Exercise goal >> Each line that contains "canvas" needs to be copied from the listing.

Provided material >>
◇ ◇ ◇ ◇ ◇

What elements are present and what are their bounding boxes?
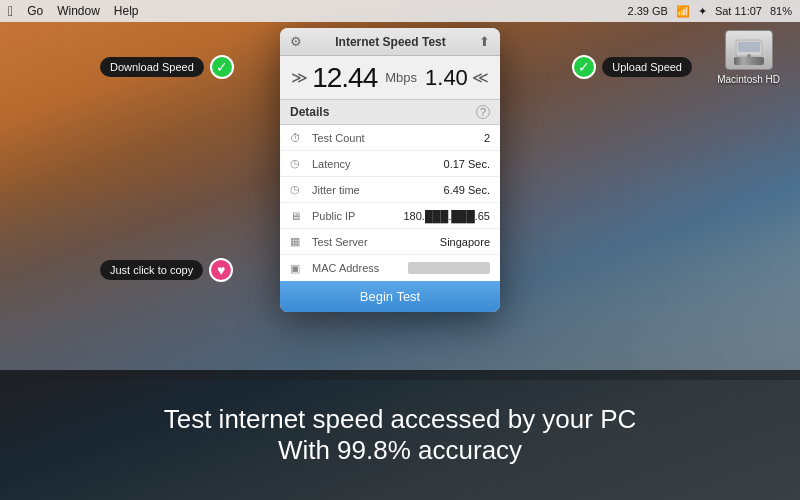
menubar-left:  Go Window Help [8,3,139,19]
bottom-text-line1: Test internet speed accessed by your PC [164,404,637,435]
detail-row-mac: ▣ MAC Address ██████████ [280,255,500,281]
help-icon[interactable]: ? [476,105,490,119]
hd-drive-icon [725,30,773,70]
speed-unit: Mbps [385,70,417,85]
apple-menu[interactable]:  [8,3,13,19]
download-check-icon: ✓ [210,55,234,79]
upload-label: Upload Speed [602,57,692,77]
jitter-value: 6.49 Sec. [444,184,490,196]
svg-point-2 [747,54,751,58]
menu-go[interactable]: Go [27,4,43,18]
public-ip-value: 180.███.███.65 [403,210,490,222]
latency-value: 0.17 Sec. [444,158,490,170]
window-titlebar: ⚙ Internet Speed Test ⬆ [280,28,500,56]
download-label: Download Speed [100,57,204,77]
detail-row-latency: ◷ Latency 0.17 Sec. [280,151,500,177]
public-ip-label: Public IP [312,210,403,222]
test-count-value: 2 [484,132,490,144]
copy-badge[interactable]: Just click to copy ♥ [100,258,233,282]
menu-window[interactable]: Window [57,4,100,18]
test-count-icon: ⏱ [290,132,306,144]
latency-label: Latency [312,158,444,170]
detail-row-test-count: ⏱ Test Count 2 [280,125,500,151]
jitter-label: Jitter time [312,184,444,196]
mac-icon: ▣ [290,262,306,275]
share-icon[interactable]: ⬆ [479,34,490,49]
upload-check-icon: ✓ [572,55,596,79]
public-ip-icon: 🖥 [290,210,306,222]
data-usage: 2.39 GB [628,5,668,17]
download-arrows-icon: ≫ [291,70,308,86]
battery: 81% [770,5,792,17]
menu-help[interactable]: Help [114,4,139,18]
begin-test-button[interactable]: Begin Test [280,281,500,312]
download-speed-value: 12.44 [312,62,377,94]
upload-speed-value: 1.40 [425,65,468,91]
svg-rect-1 [738,42,760,52]
copy-label: Just click to copy [100,260,203,280]
copy-check-icon: ♥ [209,258,233,282]
speed-display: ≫ 12.44 Mbps 1.40 ≪ [280,56,500,100]
menubar:  Go Window Help 2.39 GB 📶 ✦ Sat 11:07 8… [0,0,800,22]
server-value: Singapore [440,236,490,248]
bluetooth-icon: ✦ [698,5,707,18]
window-title: Internet Speed Test [302,35,479,49]
speed-test-window: ⚙ Internet Speed Test ⬆ ≫ 12.44 Mbps 1.4… [280,28,500,312]
wifi-icon: 📶 [676,5,690,18]
test-count-label: Test Count [312,132,484,144]
clock: Sat 11:07 [715,5,762,17]
mac-label: MAC Address [312,262,408,274]
macintosh-hd-icon[interactable]: Macintosh HD [717,30,780,85]
details-title: Details [290,105,329,119]
upload-arrows-icon: ≪ [472,70,489,86]
bottom-text-line2: With 99.8% accuracy [278,435,522,466]
detail-row-server: ▦ Test Server Singapore [280,229,500,255]
detail-row-public-ip: 🖥 Public IP 180.███.███.65 [280,203,500,229]
jitter-icon: ◷ [290,183,306,196]
detail-row-jitter: ◷ Jitter time 6.49 Sec. [280,177,500,203]
details-header: Details ? [280,100,500,125]
menubar-right: 2.39 GB 📶 ✦ Sat 11:07 81% [628,5,792,18]
bottom-overlay: Test internet speed accessed by your PC … [0,370,800,500]
server-label: Test Server [312,236,440,248]
hd-label: Macintosh HD [717,74,780,85]
mac-value: ██████████ [408,262,490,274]
gear-icon[interactable]: ⚙ [290,34,302,49]
latency-icon: ◷ [290,157,306,170]
download-badge: Download Speed ✓ [100,55,234,79]
details-section: Details ? ⏱ Test Count 2 ◷ Latency 0.17 … [280,100,500,281]
server-icon: ▦ [290,235,306,248]
upload-badge: ✓ Upload Speed [572,55,692,79]
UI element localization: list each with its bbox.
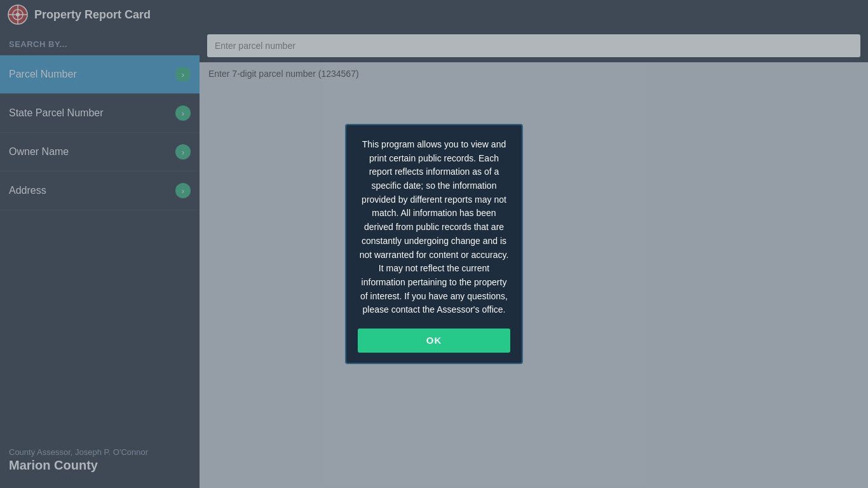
modal-overlay: This program allows you to view and prin… (0, 0, 868, 488)
modal-text: This program allows you to view and prin… (358, 138, 510, 317)
modal-dialog: This program allows you to view and prin… (345, 124, 523, 364)
modal-ok-button[interactable]: OK (358, 329, 510, 353)
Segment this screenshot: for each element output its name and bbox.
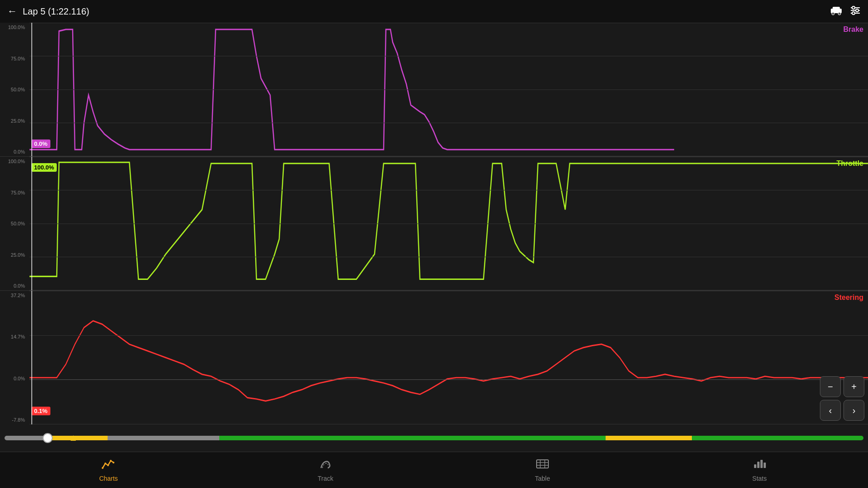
- steering-cursor: [31, 291, 32, 424]
- svg-rect-22: [760, 460, 763, 468]
- zoom-controls: − + ‹ ›: [820, 376, 864, 421]
- back-button[interactable]: ←: [7, 5, 17, 17]
- svg-rect-20: [754, 464, 756, 468]
- nav-stats[interactable]: Stats: [651, 458, 868, 482]
- y-label-brake-4: 0.0%: [0, 149, 28, 154]
- y-label-throttle-4: 0.0%: [0, 283, 28, 289]
- zoom-row-2: ‹ ›: [820, 400, 864, 421]
- page-title: Lap 5 (1:22.116): [23, 6, 830, 17]
- throttle-canvas: 100.0%: [30, 157, 868, 290]
- throttle-label: Throttle: [836, 159, 863, 168]
- steering-canvas: 0.1% − + ‹ ›: [30, 291, 868, 424]
- y-label-throttle-0: 100.0%: [0, 159, 28, 164]
- header-icons: [830, 5, 861, 18]
- car-icon[interactable]: [830, 5, 843, 18]
- track-label: Track: [318, 475, 333, 482]
- charts-area: Brake 100.0% 75.0% 50.0% 25.0% 0.0% 0.0%: [0, 23, 868, 424]
- y-label-throttle-2: 50.0%: [0, 221, 28, 226]
- throttle-cursor: [31, 157, 32, 290]
- scrubber-thumb[interactable]: [43, 433, 53, 443]
- y-label-brake-0: 100.0%: [0, 25, 28, 30]
- settings-icon[interactable]: [850, 5, 861, 18]
- svg-rect-1: [833, 7, 840, 10]
- brake-canvas: 0.0%: [30, 23, 868, 156]
- nav-track[interactable]: Track: [217, 458, 434, 482]
- nav-charts[interactable]: Charts: [0, 458, 217, 482]
- throttle-y-axis: 100.0% 75.0% 50.0% 25.0% 0.0%: [0, 157, 30, 290]
- y-label-throttle-1: 75.0%: [0, 190, 28, 195]
- svg-point-10: [102, 467, 104, 469]
- svg-point-11: [104, 463, 106, 464]
- svg-rect-23: [764, 463, 766, 468]
- steering-badge: 0.1%: [31, 407, 50, 415]
- throttle-chart: Throttle 100.0% 75.0% 50.0% 25.0% 0.0% 1…: [0, 157, 868, 291]
- bottom-nav: Charts Track Table: [0, 452, 868, 488]
- steering-y-axis: 37.2% 14.7% 0.0% -7.8%: [0, 291, 30, 424]
- zoom-out-button[interactable]: −: [820, 376, 841, 397]
- svg-point-2: [832, 12, 834, 15]
- scrubber-area[interactable]: [0, 427, 868, 449]
- zoom-in-button[interactable]: +: [843, 376, 864, 397]
- charts-icon: [102, 458, 115, 473]
- y-label-steering-3: -7.8%: [0, 417, 28, 423]
- brake-cursor: [31, 23, 32, 156]
- brake-y-axis: 100.0% 75.0% 50.0% 25.0% 0.0%: [0, 23, 30, 156]
- scrubber-marker: [70, 435, 76, 441]
- next-button[interactable]: ›: [843, 400, 864, 421]
- svg-point-13: [110, 460, 112, 462]
- svg-point-9: [852, 12, 855, 15]
- throttle-badge: 100.0%: [31, 163, 57, 172]
- brake-badge: 0.0%: [31, 139, 50, 148]
- svg-point-3: [838, 12, 841, 15]
- y-label-brake-1: 75.0%: [0, 56, 28, 61]
- header: ← Lap 5 (1:22.116): [0, 0, 868, 23]
- y-label-brake-3: 25.0%: [0, 118, 28, 124]
- steering-chart: Steering 37.2% 14.7% 0.0% -7.8% 0.1%: [0, 291, 868, 424]
- brake-label: Brake: [843, 25, 863, 34]
- svg-rect-21: [757, 462, 760, 468]
- stats-icon: [753, 458, 766, 473]
- table-icon: [536, 458, 549, 473]
- y-label-steering-2: 0.0%: [0, 376, 28, 381]
- scrubber-track[interactable]: [5, 436, 863, 440]
- steering-svg: [30, 291, 868, 424]
- stats-label: Stats: [752, 475, 767, 482]
- svg-point-12: [107, 464, 109, 466]
- y-label-brake-2: 50.0%: [0, 87, 28, 92]
- brake-chart: Brake 100.0% 75.0% 50.0% 25.0% 0.0% 0.0%: [0, 23, 868, 157]
- y-label-throttle-3: 25.0%: [0, 252, 28, 258]
- charts-label: Charts: [99, 475, 118, 482]
- zoom-row-1: − +: [820, 376, 864, 397]
- table-label: Table: [535, 475, 550, 482]
- y-label-steering-0: 37.2%: [0, 293, 28, 298]
- prev-button[interactable]: ‹: [820, 400, 841, 421]
- svg-rect-15: [537, 460, 548, 468]
- brake-svg: [30, 23, 868, 156]
- throttle-svg: [30, 157, 868, 290]
- svg-point-14: [113, 462, 114, 463]
- track-icon: [319, 458, 332, 473]
- steering-label: Steering: [834, 294, 863, 302]
- y-label-steering-1: 14.7%: [0, 334, 28, 339]
- svg-point-7: [852, 6, 855, 9]
- nav-table[interactable]: Table: [434, 458, 651, 482]
- svg-point-8: [856, 9, 858, 12]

◇ ◇ ◇ ◇ ◇

Response area >>
- throttle-canvas: 100.0%: [30, 157, 868, 290]
- steering-canvas: 0.1% − + ‹ ›: [30, 291, 868, 424]
- brake-canvas: 0.0%: [30, 23, 868, 156]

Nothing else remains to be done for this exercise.